If I were an Indiana fan or alum, though, I might have mixed feelings. Maybe the fear of relegation would light a fire under the department and they'd find a way to improve the program. I might be willing to risk a few years of MAC football if it brought with it an attempt to get the program up to a legitimate B1G level.

And if I were a fan of, say, BYU, which has had a high-level program for decades and always seems to get the short end of the stick at conference-realignment time, I'd think this was the greatest idea ever.

Mr Miggle

December 24th, 2012 at 7:25 AM ^

Is the author living in a fantasy land or just an idiot? How can someone spend so much time on this and not consider the obvious problems with his proposal?

Oh, he did address the scholarship differential between the divisions and suggested giving two years to let relegated teams go from 85 to 60 scholarships. LOL at the pure stupidity of that.

What would happen to every existing TV contract? What would be the financial implications of being relegated to a school like Tennessee? Wouldn't being relegated and no longer scheduling perhaps every rivalry game be a big deal for fans? At least he got well balanced divisions in our region.

Anonymosity

December 24th, 2012 at 8:56 AM ^

Yeah, the Big Ten stack would look quite different as Kent State, NIU, Cincinatti, and maybe a couple other teams would be in the first tier, while, at the very least, Indiana, Purdue, and Minnesota would be second-tier and Illinois would be quickly heading toward tier three.

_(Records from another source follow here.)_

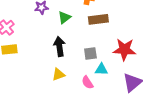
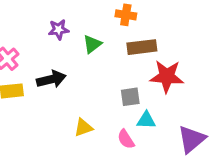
black arrow: (59, 46) -> (51, 79), moved, turned 84
red star: (124, 49) -> (167, 76), moved

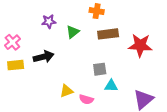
red star: (167, 76) -> (140, 45), moved
pink semicircle: (126, 139) -> (86, 99), moved, turned -40

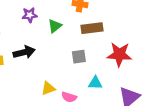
red star: (140, 45) -> (119, 54), moved
gray square: (100, 69) -> (79, 57), moved

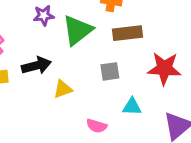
green triangle: (55, 26) -> (78, 30), size x1.6
yellow triangle: (48, 88) -> (63, 89), moved

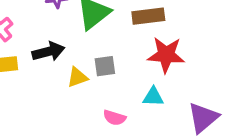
red star: (164, 68) -> (166, 55), moved
gray square: (110, 71) -> (105, 66), moved

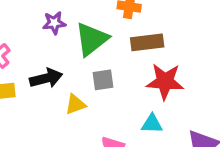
gray square: (105, 66) -> (103, 80), moved

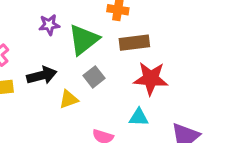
gray square: (103, 80) -> (94, 77), turned -30

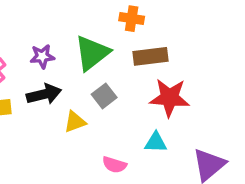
purple star: (49, 25) -> (42, 56), moved

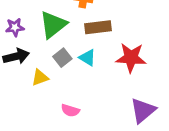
red star: (169, 98) -> (131, 58), moved
cyan triangle: (156, 142) -> (87, 58), moved, turned 30

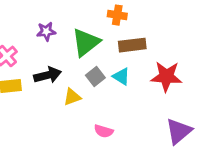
purple star: (15, 27) -> (46, 31), moved

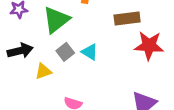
brown rectangle: (132, 45) -> (127, 18), moved
red star: (166, 76) -> (149, 46), moved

I'm not sure people would be okay with conference games against Kent State or NIU. Jim Delaney sure wouldn't be.

Seth

December 24th, 2012 at 9:07 AM ^

Any relegation proposal is pure fantasy unless there's a HUGE shift in the focus of NCAA from profit to competitive fairness. That acknowledged, I made up one of these fantasy things myself once, but didn't bother to include FCS teams because those are schools that specifically decided they do not want to be part of the FBS arms race.

It actually wasn't that hard to create five conferences of 24 teams: http://mgoblog.com/content/michigan-museday-expansion-universalis, and each conference would have two tiers of 12.

The greater point is "WHY?" The idea that you can find one champion out of >100 teams with vastly disparate resources is insane. Note that pro leagues start feeling bloated and spread thin at about 28 teams. And then you figure we only have a dozen games against disparate schedules each year to decide. We shouldn't keep changing our system, potentially destroying rivalries and conferences built on shared culture just because Boise State or TCU will be left out--if those schools are truly on the level and can continue to be, they can find a home with a higher tier conference.

What they should have done with the BCS is make it MORE exclusive, reforming the upper tier of college football to give out their own championship to the exclusion of the mid-majors, essentially forming a different division. But then they would have had to carry the Big East.

I would say this latest realignment is exactly when the NCAA shoudl step in and create a sensical tier system, and it wouldn't be that hard to do so--just create a tier that can pay players (up to, say, $2500 a year). The big money schools can afford $300,000 a season but the Indiana States will finally be forced to drop the pretense.

ska2682

December 24th, 2012 at 12:12 PM ^

I like the idea, but just saying the bottom 2 teams move down every year, and the top two move up is just crazy.  I think it would make more sense to use a 3 year sample size to determine promotion/relegation.  It allows teams that have a down year (2008) to not be penelized the next year, and also a team that has an out of the ordinary good year to be rewarded.

bacon1431

December 24th, 2012 at 1:12 PM ^

I think it'd be a fun change. It'd never happen. Would make NCAA sanctions easier - relegate them a tier or two depending on the severity. 

Maybe make 10 teams per regional tier and play everyone within your tier so there's no complaints about schedules. Finish in the top 2 and you move onto a playoff. Third place finishers get to go to a playoff, top 2 get byes into next round or something. 

Fun to imagine. Never going to happen.